La sconfitta di Assange
Il fondatore di Wikileaks si dichiara colpevole, la giustizia americana alla quale si è sempre sottratto lo lascia libero. Altro che persecuzione. Assange non era un martire, ma un equivoco
Ora che questa storia è finita e che Assange ha perso anche il suo status di martire, c’è solo da sperare che lo accolga l’oblio che merita. E che si dedichi alla famiglia invece che cercare qualche altro dittatore per cui lavorare
E così Julian Assange è libero e tornerà in Australia, potrà riabbracciare i figli e la famiglia.

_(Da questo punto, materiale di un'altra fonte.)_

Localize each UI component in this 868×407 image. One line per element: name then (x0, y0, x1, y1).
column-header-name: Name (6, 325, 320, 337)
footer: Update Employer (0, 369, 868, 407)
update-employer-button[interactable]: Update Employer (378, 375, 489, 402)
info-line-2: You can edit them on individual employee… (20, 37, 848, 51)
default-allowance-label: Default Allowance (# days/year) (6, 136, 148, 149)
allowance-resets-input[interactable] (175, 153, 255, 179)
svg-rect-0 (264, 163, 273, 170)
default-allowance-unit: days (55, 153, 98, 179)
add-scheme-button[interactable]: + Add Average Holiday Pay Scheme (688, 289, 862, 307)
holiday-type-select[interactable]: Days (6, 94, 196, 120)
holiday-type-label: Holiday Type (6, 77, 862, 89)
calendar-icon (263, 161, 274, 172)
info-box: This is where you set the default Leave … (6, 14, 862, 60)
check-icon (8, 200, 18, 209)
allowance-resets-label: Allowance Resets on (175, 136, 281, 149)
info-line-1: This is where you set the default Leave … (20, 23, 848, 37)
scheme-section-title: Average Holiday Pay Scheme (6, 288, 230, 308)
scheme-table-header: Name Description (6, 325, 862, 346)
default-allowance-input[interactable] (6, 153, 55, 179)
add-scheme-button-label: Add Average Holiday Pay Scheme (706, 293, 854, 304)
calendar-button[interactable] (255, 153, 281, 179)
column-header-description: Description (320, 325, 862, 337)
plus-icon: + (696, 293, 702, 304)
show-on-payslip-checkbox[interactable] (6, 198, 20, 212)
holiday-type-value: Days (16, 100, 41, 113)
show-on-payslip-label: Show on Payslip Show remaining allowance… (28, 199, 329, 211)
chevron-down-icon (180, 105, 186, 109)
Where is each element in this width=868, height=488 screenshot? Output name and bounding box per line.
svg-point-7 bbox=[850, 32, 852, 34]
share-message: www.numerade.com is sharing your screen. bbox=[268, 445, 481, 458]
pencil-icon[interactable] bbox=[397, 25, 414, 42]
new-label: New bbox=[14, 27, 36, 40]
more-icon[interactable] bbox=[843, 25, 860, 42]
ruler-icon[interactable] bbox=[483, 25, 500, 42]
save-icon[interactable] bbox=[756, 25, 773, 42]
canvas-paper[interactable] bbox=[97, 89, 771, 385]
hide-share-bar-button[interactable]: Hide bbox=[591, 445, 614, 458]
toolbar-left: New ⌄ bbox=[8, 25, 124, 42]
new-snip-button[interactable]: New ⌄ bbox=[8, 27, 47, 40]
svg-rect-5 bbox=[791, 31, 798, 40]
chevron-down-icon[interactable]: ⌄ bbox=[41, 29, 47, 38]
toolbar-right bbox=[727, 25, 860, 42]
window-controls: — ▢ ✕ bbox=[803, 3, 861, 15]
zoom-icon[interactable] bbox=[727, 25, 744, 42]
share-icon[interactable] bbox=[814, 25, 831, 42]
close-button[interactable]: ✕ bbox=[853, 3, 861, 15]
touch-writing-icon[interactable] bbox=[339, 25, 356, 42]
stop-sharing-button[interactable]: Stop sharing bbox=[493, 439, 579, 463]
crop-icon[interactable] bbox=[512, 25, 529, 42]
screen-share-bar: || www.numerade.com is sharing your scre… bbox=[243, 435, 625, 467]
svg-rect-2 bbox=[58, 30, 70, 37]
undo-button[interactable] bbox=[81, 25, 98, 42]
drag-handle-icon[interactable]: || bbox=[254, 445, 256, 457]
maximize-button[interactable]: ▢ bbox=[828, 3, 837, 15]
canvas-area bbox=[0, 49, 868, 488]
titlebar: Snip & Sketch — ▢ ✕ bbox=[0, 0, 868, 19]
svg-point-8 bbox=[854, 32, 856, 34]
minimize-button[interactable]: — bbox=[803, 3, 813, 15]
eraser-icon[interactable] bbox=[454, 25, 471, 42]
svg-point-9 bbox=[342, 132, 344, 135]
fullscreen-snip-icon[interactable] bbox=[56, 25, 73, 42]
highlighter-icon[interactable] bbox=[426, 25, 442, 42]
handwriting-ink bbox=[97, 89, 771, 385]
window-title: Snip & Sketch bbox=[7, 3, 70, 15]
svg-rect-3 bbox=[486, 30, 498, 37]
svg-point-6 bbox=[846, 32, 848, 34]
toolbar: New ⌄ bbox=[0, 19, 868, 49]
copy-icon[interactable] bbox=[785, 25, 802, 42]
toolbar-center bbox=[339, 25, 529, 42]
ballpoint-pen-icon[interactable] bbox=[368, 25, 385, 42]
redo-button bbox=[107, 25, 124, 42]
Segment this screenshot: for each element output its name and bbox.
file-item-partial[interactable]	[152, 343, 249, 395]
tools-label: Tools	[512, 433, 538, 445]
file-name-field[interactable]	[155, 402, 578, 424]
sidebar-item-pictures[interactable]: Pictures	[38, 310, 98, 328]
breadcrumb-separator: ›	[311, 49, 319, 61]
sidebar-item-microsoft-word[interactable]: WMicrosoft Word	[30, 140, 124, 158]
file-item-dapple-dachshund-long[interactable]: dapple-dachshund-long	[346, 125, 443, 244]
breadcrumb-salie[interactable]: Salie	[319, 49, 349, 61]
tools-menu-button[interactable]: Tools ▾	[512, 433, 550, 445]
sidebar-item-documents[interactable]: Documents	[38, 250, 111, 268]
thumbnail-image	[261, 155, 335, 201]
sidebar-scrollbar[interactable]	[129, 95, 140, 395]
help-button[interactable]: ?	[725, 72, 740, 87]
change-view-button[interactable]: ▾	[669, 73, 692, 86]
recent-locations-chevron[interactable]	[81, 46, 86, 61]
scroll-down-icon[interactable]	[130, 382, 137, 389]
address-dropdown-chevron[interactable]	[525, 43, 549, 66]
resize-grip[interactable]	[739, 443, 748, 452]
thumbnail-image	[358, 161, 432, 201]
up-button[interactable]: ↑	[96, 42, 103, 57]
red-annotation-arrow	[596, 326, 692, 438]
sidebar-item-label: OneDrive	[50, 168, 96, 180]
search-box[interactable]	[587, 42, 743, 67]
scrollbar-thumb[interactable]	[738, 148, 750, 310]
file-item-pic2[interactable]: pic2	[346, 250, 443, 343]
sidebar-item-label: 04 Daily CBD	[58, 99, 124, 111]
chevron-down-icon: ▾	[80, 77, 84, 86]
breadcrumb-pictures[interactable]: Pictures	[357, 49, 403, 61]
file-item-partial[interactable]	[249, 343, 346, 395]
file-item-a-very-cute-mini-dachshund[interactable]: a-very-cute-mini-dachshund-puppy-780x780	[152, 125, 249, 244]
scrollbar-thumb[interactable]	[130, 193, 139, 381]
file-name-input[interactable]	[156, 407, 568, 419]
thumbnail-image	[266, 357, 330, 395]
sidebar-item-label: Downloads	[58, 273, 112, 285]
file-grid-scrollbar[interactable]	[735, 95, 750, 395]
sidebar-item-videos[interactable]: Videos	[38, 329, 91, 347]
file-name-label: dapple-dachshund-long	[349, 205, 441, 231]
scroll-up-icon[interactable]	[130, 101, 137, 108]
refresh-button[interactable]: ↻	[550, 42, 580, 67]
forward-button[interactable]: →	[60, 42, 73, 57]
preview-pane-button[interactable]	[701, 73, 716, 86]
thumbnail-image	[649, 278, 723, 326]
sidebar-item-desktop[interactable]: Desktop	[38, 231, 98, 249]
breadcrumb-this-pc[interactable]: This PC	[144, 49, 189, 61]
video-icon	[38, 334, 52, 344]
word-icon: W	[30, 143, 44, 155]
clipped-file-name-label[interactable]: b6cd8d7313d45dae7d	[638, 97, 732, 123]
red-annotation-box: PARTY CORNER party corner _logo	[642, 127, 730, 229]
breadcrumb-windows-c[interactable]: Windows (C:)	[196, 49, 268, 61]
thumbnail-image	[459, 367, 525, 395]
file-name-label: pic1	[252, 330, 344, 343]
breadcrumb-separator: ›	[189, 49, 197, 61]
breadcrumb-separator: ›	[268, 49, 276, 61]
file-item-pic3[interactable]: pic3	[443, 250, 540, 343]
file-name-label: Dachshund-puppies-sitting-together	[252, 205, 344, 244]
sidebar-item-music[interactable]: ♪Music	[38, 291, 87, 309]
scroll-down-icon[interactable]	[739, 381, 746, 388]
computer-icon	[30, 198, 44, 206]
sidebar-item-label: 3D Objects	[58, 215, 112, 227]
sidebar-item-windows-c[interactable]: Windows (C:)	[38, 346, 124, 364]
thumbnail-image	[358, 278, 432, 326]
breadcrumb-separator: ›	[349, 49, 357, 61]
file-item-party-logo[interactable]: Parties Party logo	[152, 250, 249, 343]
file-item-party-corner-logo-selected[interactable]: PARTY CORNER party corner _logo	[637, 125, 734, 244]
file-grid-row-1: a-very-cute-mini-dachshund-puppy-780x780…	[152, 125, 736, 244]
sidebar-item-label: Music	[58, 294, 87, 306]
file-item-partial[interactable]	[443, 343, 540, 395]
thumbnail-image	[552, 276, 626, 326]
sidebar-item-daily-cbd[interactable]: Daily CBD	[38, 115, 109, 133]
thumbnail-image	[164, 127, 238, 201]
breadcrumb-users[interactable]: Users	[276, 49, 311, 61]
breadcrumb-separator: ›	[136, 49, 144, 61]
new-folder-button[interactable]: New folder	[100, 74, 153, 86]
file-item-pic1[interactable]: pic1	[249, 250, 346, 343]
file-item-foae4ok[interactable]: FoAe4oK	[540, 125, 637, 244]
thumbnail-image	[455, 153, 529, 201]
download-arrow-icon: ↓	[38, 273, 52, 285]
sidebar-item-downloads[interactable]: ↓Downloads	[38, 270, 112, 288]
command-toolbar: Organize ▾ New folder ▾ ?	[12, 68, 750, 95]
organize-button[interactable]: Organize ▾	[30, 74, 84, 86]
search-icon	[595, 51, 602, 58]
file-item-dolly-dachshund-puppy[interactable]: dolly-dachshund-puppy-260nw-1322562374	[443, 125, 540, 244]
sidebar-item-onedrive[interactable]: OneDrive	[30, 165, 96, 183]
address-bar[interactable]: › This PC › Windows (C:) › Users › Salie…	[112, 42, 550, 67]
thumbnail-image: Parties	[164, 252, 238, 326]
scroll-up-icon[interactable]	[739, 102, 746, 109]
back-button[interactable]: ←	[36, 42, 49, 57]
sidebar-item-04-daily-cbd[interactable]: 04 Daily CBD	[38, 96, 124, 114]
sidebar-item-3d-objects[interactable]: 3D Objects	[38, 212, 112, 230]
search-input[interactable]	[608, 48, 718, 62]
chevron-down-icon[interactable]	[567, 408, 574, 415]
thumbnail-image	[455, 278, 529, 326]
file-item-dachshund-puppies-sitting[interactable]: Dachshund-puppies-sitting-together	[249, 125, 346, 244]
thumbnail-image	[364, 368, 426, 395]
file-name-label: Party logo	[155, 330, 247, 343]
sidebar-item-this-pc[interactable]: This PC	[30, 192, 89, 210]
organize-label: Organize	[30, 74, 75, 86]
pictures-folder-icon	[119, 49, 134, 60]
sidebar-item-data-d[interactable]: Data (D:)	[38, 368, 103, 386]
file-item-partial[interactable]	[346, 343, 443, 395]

L’uomo Assange è libero, il simbolo Assange è finito.
E il simbolo Assange è finito male, perché la conclusione - quasi definitiva - della sua vicenda giudiziaria rivela il bluff, l’ipocrisia di una battaglia che non è mai stata a difesa della libertà di stampa ma a difesa di uno strano personaggio, nella zona grigia tra attivismo e servizi segreti, che ha rubato segreti agli Stati Uniti e poi ha avuto un lavoro da quel noto difensore della libertà di stampa che è Vladimir Putin, con i cui servizi segreti Wikileaks ha collaborato.
Il simbolo Assange finisce male anche perché si scopre che tutto quello che i suoi sostenitori hanno raccontato in questi mesi non era vero.